# lience needed for killing mice, tell me thats a loud of rubbish



## bosshogg (Nov 19, 2006)

just speaking to someone i know about my mice and rats (she works for rspca) and she said have i got a lience i said what for and she said for killing your mice? well i have never heard of it has anyone else
Clare


----------



## SnakeBreeder (Mar 11, 2007)

Not something I have heard.
Think she's pulling your leg.:grin1:
After all, who's going to provide the licence and what will it cost.
Stephen.


----------



## Athravan (Dec 28, 2006)

If you were doing it commercially like a slaughterhouse perhaps there would be some stricter regulations/licenses but I've never heard of one for hobbyists.


----------



## DragonKeeper (Jun 30, 2007)

maybe she furt you ment feeding it live?


----------



## Ally (Mar 8, 2006)

But you still don't need a license for feeding live - it's just a dodgy issue between necessity and cruelty...

I've never heard of a license for killing the mice.


----------



## bosshogg (Nov 19, 2006)

i didnt think so just wanted to check didnt want the RSPCA banging on my door :lol2:


----------



## Fangio (Jun 2, 2007)

I'd imagine by you killing the mice you are falling foul of cruelty laws.

I'm a pest controller (therefore licensed), but can only kill them if it is required for the pursuit of pest control, nothing else. Also there are many ways of killing an animal which are deemed illegal.


----------



## Natrix (Dec 9, 2006)

Fangio said:


> I'd imagine by you killing the mice you are falling foul of cruelty laws.
> 
> I'm a pest controller (therefore licensed), but can only kill them if it is required for the pursuit of pest control, nothing else. Also there are many ways of killing an animal which are deemed illegal.


You are proffesionaly killing wild/free living creatures and are using traps/poisons in locations that could cause injury/death to other wild life, hence you need a licence.

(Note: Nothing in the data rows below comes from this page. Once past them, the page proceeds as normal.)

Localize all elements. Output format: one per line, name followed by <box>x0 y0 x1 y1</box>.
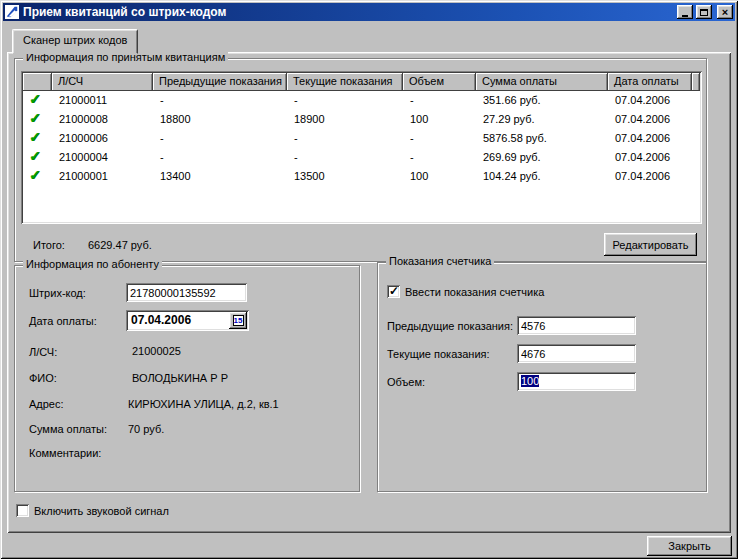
enter-readings-checkbox[interactable]: Ввести показания счетчика <box>387 285 544 298</box>
accepted-check-icon: ✓ <box>29 148 41 164</box>
table-cell: 21000008 <box>52 110 153 129</box>
accepted-check-icon: ✓ <box>29 91 41 107</box>
volume-selected-text: 100 <box>521 375 539 387</box>
status-cell: ✓ <box>23 110 52 129</box>
minimize-button[interactable] <box>677 5 693 19</box>
column-header[interactable] <box>23 73 52 91</box>
close-icon: × <box>722 7 728 17</box>
table-cell: 07.04.2006 <box>608 167 692 186</box>
column-header[interactable]: Объем <box>403 73 476 91</box>
table-cell: 269.69 руб. <box>476 148 608 167</box>
edit-button[interactable]: Редактировать <box>604 233 697 256</box>
table-cell: - <box>403 148 476 167</box>
table-cell: - <box>287 148 403 167</box>
table-row[interactable]: ✓210000011340013500100104.24 руб.07.04.2… <box>23 167 700 186</box>
table-cell: 5876.58 руб. <box>476 129 608 148</box>
calendar-icon: 15 <box>233 315 244 326</box>
table-cell: 100 <box>403 110 476 129</box>
table-cell: - <box>153 148 287 167</box>
table-cell: 104.24 руб. <box>476 167 608 186</box>
status-cell: ✓ <box>23 148 52 167</box>
previous-readings-input[interactable] <box>517 316 636 335</box>
barcode-input[interactable] <box>126 283 247 302</box>
subscriber-group-title: Информация по абоненту <box>23 258 162 270</box>
pay-date-value: 07.04.2006 <box>126 310 229 331</box>
table-cell: 21000006 <box>52 129 153 148</box>
address-label: Адрес: <box>29 398 64 410</box>
payment-sum-label: Сумма оплаты: <box>29 423 107 435</box>
table-cell: 21000011 <box>52 91 153 110</box>
table-cell <box>692 167 700 186</box>
table-row[interactable]: ✓21000008188001890010027.29 руб.07.04.20… <box>23 110 700 129</box>
table-cell: 07.04.2006 <box>608 148 692 167</box>
table-cell: 18800 <box>153 110 287 129</box>
table-cell: 100 <box>403 167 476 186</box>
table-header-row: Л/СЧПредыдущие показанияТекущие показани… <box>23 73 700 91</box>
tab-barcode-scanner[interactable]: Сканер штрих кодов <box>12 29 138 54</box>
table-cell: 07.04.2006 <box>608 91 692 110</box>
calendar-button[interactable]: 15 <box>229 312 247 329</box>
column-header[interactable]: Дата оплаты <box>608 73 692 91</box>
column-header[interactable]: Л/СЧ <box>52 73 153 91</box>
sound-signal-label: Включить звуковой сигнал <box>34 505 169 517</box>
column-header[interactable]: Сумма оплаты <box>476 73 608 91</box>
table-cell <box>692 129 700 148</box>
receipts-table: Л/СЧПредыдущие показанияТекущие показани… <box>21 71 702 224</box>
name-value: ВОЛОДЬКИНА Р Р <box>132 372 228 384</box>
sound-signal-checkbox[interactable]: Включить звуковой сигнал <box>16 504 169 517</box>
total-value: 6629.47 руб. <box>88 239 152 251</box>
table-cell <box>692 148 700 167</box>
table-cell: 21000001 <box>52 167 153 186</box>
close-button[interactable]: × <box>717 5 733 19</box>
column-header[interactable]: Предыдущие показания <box>153 73 287 91</box>
close-form-button[interactable]: Закрыть <box>647 536 732 556</box>
tab-label: Сканер штрих кодов <box>23 34 127 46</box>
table-cell: - <box>287 129 403 148</box>
previous-readings-label: Предыдущие показания: <box>387 320 513 332</box>
accepted-check-icon: ✓ <box>29 167 41 183</box>
table-row[interactable]: ✓21000011---351.66 руб.07.04.2006 <box>23 91 700 110</box>
window-title: Прием квитанций со штрих-кодом <box>22 5 674 19</box>
table-cell <box>692 110 700 129</box>
column-header[interactable]: Текущие показания <box>287 73 403 91</box>
enter-readings-label: Ввести показания счетчика <box>405 286 544 298</box>
table-cell <box>692 91 700 110</box>
table-cell: - <box>403 91 476 110</box>
volume-label: Объем: <box>387 376 425 388</box>
table-cell: - <box>403 129 476 148</box>
comments-label: Комментарии: <box>29 447 101 459</box>
maximize-icon <box>700 9 708 16</box>
table-cell: - <box>153 91 287 110</box>
maximize-button[interactable] <box>696 5 712 19</box>
table-row[interactable]: ✓21000006---5876.58 руб.07.04.2006 <box>23 129 700 148</box>
pay-date-label: Дата оплаты: <box>29 315 97 327</box>
table-cell: 18900 <box>287 110 403 129</box>
pay-date-input[interactable]: 07.04.2006 15 <box>126 310 249 331</box>
column-header-filler <box>692 73 700 91</box>
subscriber-info-group: Информация по абоненту Штрих-код: Дата о… <box>14 265 360 492</box>
table-cell: 13400 <box>153 167 287 186</box>
address-value: КИРЮХИНА УЛИЦА, д.2, кв.1 <box>128 398 279 410</box>
table-row[interactable]: ✓21000004---269.69 руб.07.04.2006 <box>23 148 700 167</box>
account-value: 21000025 <box>132 345 181 357</box>
table-cell: 07.04.2006 <box>608 110 692 129</box>
current-readings-input[interactable] <box>517 344 636 363</box>
table-cell: 13500 <box>287 167 403 186</box>
table-cell: 27.29 руб. <box>476 110 608 129</box>
table-cell: - <box>287 91 403 110</box>
accepted-check-icon: ✓ <box>29 129 41 145</box>
total-label: Итого: <box>33 239 65 251</box>
title-bar[interactable]: Прием квитанций со штрих-кодом × <box>3 3 735 21</box>
current-readings-label: Текущие показания: <box>387 348 490 360</box>
table-cell: 351.66 руб. <box>476 91 608 110</box>
barcode-label: Штрих-код: <box>29 287 86 299</box>
table-cell: 21000004 <box>52 148 153 167</box>
table-body: ✓21000011---351.66 руб.07.04.2006✓210000… <box>23 91 700 186</box>
checkbox-box[interactable] <box>16 504 29 517</box>
meter-readings-group: Показания счетчика Ввести показания счет… <box>377 262 707 492</box>
status-cell: ✓ <box>23 167 52 186</box>
checkbox-box[interactable] <box>387 285 400 298</box>
name-label: ФИО: <box>29 372 57 384</box>
volume-input[interactable]: 100 <box>517 372 636 391</box>
app-window: Прием квитанций со штрих-кодом × Сканер … <box>0 0 738 559</box>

There are NO regulations stopping non proffesionals from using traps and poisons on their own property to deal with pests and both traps and poisons are available for purchase by such individuals without any need for a licence. 

There is also NO laws against private individuals killing any home produced animals for their meat or skin. If there was it would cause all sorts of problems for people that breed and kill their own poultry and rabbits. This applies to all domestic animals, for example, despite all sorts of claims by groups like the RSPCA, if a greyhound keeper chooses to shoot an unwanted animal he hasn't broken any law.

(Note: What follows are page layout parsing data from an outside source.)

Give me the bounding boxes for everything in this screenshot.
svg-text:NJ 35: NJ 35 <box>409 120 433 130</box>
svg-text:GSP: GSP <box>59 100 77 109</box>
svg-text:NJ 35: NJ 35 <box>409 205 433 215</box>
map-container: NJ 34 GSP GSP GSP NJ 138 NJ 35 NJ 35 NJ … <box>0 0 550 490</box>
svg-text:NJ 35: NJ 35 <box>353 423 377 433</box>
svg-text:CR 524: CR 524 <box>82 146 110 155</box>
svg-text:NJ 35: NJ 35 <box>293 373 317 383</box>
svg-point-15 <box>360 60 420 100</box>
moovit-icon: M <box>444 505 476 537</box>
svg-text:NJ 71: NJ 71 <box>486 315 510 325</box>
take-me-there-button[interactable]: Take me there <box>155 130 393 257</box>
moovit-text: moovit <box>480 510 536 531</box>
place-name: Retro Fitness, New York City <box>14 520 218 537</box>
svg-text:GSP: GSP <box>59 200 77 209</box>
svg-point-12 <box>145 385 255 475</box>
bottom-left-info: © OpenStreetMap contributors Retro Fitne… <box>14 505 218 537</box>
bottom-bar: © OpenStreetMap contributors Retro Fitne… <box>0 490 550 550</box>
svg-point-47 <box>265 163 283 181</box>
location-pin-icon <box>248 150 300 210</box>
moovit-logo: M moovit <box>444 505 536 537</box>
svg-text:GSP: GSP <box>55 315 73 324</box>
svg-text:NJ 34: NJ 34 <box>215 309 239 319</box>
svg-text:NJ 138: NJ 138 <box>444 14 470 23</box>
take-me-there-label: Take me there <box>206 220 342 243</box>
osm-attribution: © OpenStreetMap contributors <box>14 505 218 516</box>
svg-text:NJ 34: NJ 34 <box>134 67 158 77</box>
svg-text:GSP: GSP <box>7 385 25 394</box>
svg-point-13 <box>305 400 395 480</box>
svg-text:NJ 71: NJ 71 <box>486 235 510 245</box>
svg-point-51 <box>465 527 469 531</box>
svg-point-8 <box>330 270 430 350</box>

On a similar note, while you need a gun licence to go shooting and permission from the land owner to hunt on his/her property, you are free to shoot any non protected wild life. Farmers are also free to shoot any live stock that require culling.

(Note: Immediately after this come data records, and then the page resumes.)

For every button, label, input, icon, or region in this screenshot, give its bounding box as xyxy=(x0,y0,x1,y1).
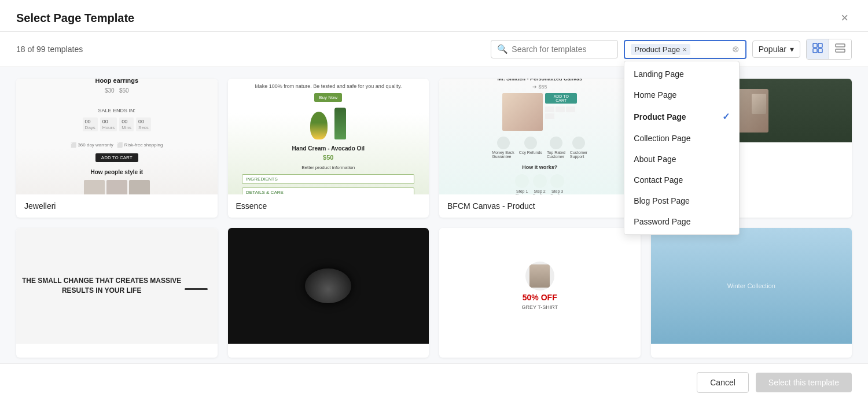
template-card-jewelleri[interactable]: Hoop earrings $30 $50 SALE ENDS IN: 00Da… xyxy=(16,79,218,218)
card-image-bottom4: Winter Collection xyxy=(651,228,852,344)
filter-box[interactable]: Product Page × ⊗ xyxy=(624,40,746,59)
svg-rect-3 xyxy=(818,49,822,53)
dropdown-item-landing[interactable]: Landing Page xyxy=(624,64,739,84)
filter-input[interactable] xyxy=(694,45,729,54)
modal: Select Page Template × 18 of 99 template… xyxy=(0,0,868,401)
dropdown-item-label: Home Page xyxy=(634,90,676,100)
card-label-bottom1 xyxy=(16,344,218,358)
view-grid-button[interactable] xyxy=(807,39,829,59)
filter-clear-icon[interactable]: ⊗ xyxy=(732,44,740,54)
dropdown-item-label: Collection Page xyxy=(634,134,690,143)
search-icon: 🔍 xyxy=(497,44,508,54)
template-card-bottom4[interactable]: Winter Collection xyxy=(651,228,852,358)
view-list-button[interactable] xyxy=(829,39,851,59)
template-count: 18 of 99 templates xyxy=(16,45,83,54)
dropdown-item-blog[interactable]: Blog Post Page xyxy=(624,190,739,211)
cancel-button[interactable]: Cancel xyxy=(697,372,749,393)
tube-icon xyxy=(334,108,346,139)
chevron-down-icon: ▾ xyxy=(790,45,794,54)
search-box[interactable]: 🔍 xyxy=(491,40,618,58)
list-icon xyxy=(835,43,845,53)
svg-rect-2 xyxy=(813,49,817,53)
toolbar: 18 of 99 templates 🔍 Product Page × ⊗ La… xyxy=(0,32,868,67)
dropdown-item-label: Product Page xyxy=(634,112,686,122)
template-card-bottom3[interactable]: 50% OFF GREY T-SHIRT xyxy=(439,228,641,358)
view-buttons xyxy=(806,39,852,60)
card-image-bfcm: Mr. Smitten - Personalized Canvas ➔ $55 … xyxy=(439,79,641,194)
card-image-jewelleri: Hoop earrings $30 $50 SALE ENDS IN: 00Da… xyxy=(16,79,218,194)
template-card-essence[interactable]: HIGH QUALITY COSMETICPRODUCT YOU CAN TRU… xyxy=(228,79,429,218)
dropdown-item-label: Blog Post Page xyxy=(634,196,690,205)
svg-rect-4 xyxy=(836,44,845,47)
close-button[interactable]: × xyxy=(837,10,852,25)
dropdown-item-label: Contact Page xyxy=(634,175,683,185)
mockup-bottom1: THE SMALL CHANGE THAT CREATES MASSIVERES… xyxy=(16,228,218,344)
svg-rect-1 xyxy=(818,43,822,47)
card-image-bottom3: 50% OFF GREY T-SHIRT xyxy=(439,228,641,344)
dropdown-item-label: About Page xyxy=(634,154,676,164)
mockup-bfcm: Mr. Smitten - Personalized Canvas ➔ $55 … xyxy=(439,79,641,194)
dropdown-menu: Landing Page Home Page Product Page ✓ Co… xyxy=(624,61,740,235)
sort-box[interactable]: Popular ▾ xyxy=(752,41,800,58)
mockup-bottom4: Winter Collection xyxy=(651,228,852,344)
mockup-bottom2 xyxy=(228,228,429,344)
card-label-jewelleri: Jewelleri xyxy=(16,194,218,218)
grid-icon xyxy=(812,43,823,53)
modal-header: Select Page Template × xyxy=(0,0,868,32)
dropdown-item-about[interactable]: About Page xyxy=(624,149,739,170)
card-label-bfcm: BFCM Canvas - Product xyxy=(439,194,641,218)
dropdown-item-contact[interactable]: Contact Page xyxy=(624,170,739,190)
card-image-essence: HIGH QUALITY COSMETICPRODUCT YOU CAN TRU… xyxy=(228,79,429,194)
dropdown-item-product[interactable]: Product Page ✓ xyxy=(624,105,739,128)
card-label-essence: Essence xyxy=(228,194,429,218)
card-label-bottom4 xyxy=(651,344,852,358)
filter-remove[interactable]: × xyxy=(682,45,687,54)
sort-label: Popular xyxy=(759,45,786,54)
dropdown-item-collection[interactable]: Collection Page xyxy=(624,128,739,149)
mockup-essence: HIGH QUALITY COSMETICPRODUCT YOU CAN TRU… xyxy=(228,79,429,194)
card-image-bottom2 xyxy=(228,228,429,344)
filter-tag-label: Product Page xyxy=(634,45,680,54)
dropdown-item-label: Landing Page xyxy=(634,69,683,79)
modal-footer: Cancel Select this template xyxy=(0,363,868,401)
select-template-button[interactable]: Select this template xyxy=(756,373,852,392)
modal-title: Select Page Template xyxy=(16,12,134,25)
card-label-bottom3 xyxy=(439,344,641,358)
check-icon: ✓ xyxy=(722,111,730,122)
template-card-bottom1[interactable]: THE SMALL CHANGE THAT CREATES MASSIVERES… xyxy=(16,228,218,358)
card-image-bottom1: THE SMALL CHANGE THAT CREATES MASSIVERES… xyxy=(16,228,218,344)
toolbar-right: 🔍 Product Page × ⊗ Landing Page Home Pag… xyxy=(491,39,852,60)
template-card-bfcm[interactable]: Mr. Smitten - Personalized Canvas ➔ $55 … xyxy=(439,79,641,218)
mockup-bottom3: 50% OFF GREY T-SHIRT xyxy=(439,228,641,344)
svg-rect-5 xyxy=(836,49,845,52)
svg-rect-0 xyxy=(813,43,817,47)
mockup-jewellery: Hoop earrings $30 $50 SALE ENDS IN: 00Da… xyxy=(16,79,218,194)
search-input[interactable] xyxy=(512,45,612,54)
template-card-bottom2[interactable] xyxy=(228,228,429,358)
dropdown-item-label: Password Page xyxy=(634,217,690,226)
filter-tag: Product Page × xyxy=(631,44,690,55)
avocado-icon xyxy=(310,112,328,139)
card-label-bottom2 xyxy=(228,344,429,358)
dropdown-item-home[interactable]: Home Page xyxy=(624,84,739,105)
dropdown-item-password[interactable]: Password Page xyxy=(624,211,739,232)
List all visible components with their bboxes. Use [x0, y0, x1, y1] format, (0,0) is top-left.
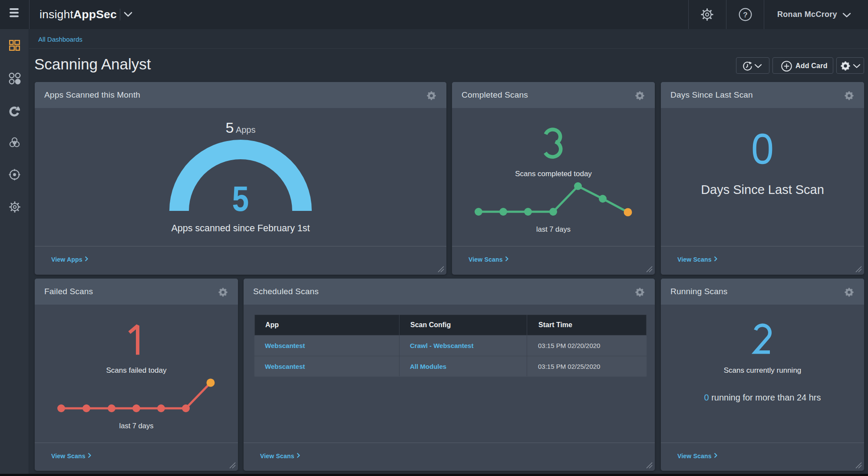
svg-text:?: ? — [743, 11, 747, 19]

It's a basic freedom for anyone to be able to hunt and farm his/her own food. And long may it continue.

Natrix

I should also add that while it doesn't happen in the reptile hobby, a lot of other hobbies regularly cull unwanted, substandard animals.
A great many racing pigeons end up in the pot and goldfish breeders dispose of thousands of young fry to end up with the one perfect fish of show standard.


----------



## Fangio (Jun 2, 2007)

Natrix said:


> You are proffesionaly killing wild/free living creatures and are using traps/poisons in locations that could cause injury/death to other wild life, hence you need a licence.
> 
> There are NO regulations stopping non proffesionals from using traps and poisons on their own property to deal with pests and both traps and poisons are available for purchase by such individuals without any need for a licence.
> 
> ...


There ARE laws on ways of using said devices for killing i.e regulations for times for checking traps and especially the use of glue pads for everyone but that isn't the issue here [/off topic].

There ARE ways which is illegal to kill animals i.e drowning/crushing/burning/impaling




The only things you need to be mindful of is the animal hasn't suffered when it was alive and that it was humanely dispatched by a method not deemed illegal.

Once animals are on your property they are deemed as "livestock" and then yes, you can do what you want with them, provided no suffering is caused.


----------



## yellow_python (May 14, 2007)

you need to be licenced to do it commercially but not if your a private hobbiest


----------



## PendleHog (Dec 21, 2005)

Typical RSPCA, spout off some ill-informed rubbish designed solely to frighten people into doing what they want!


----------



## Tops (Apr 26, 2007)

Natrix said:


> I should also add that while *it doesn't happen in the reptile hobby*, a lot of other hobbies regularly cull unwanted, substandard animals.
> A great many racing pigeons end up in the pot and goldfish breeders dispose of thousands of young fry to end up with the one perfect fish of show standard.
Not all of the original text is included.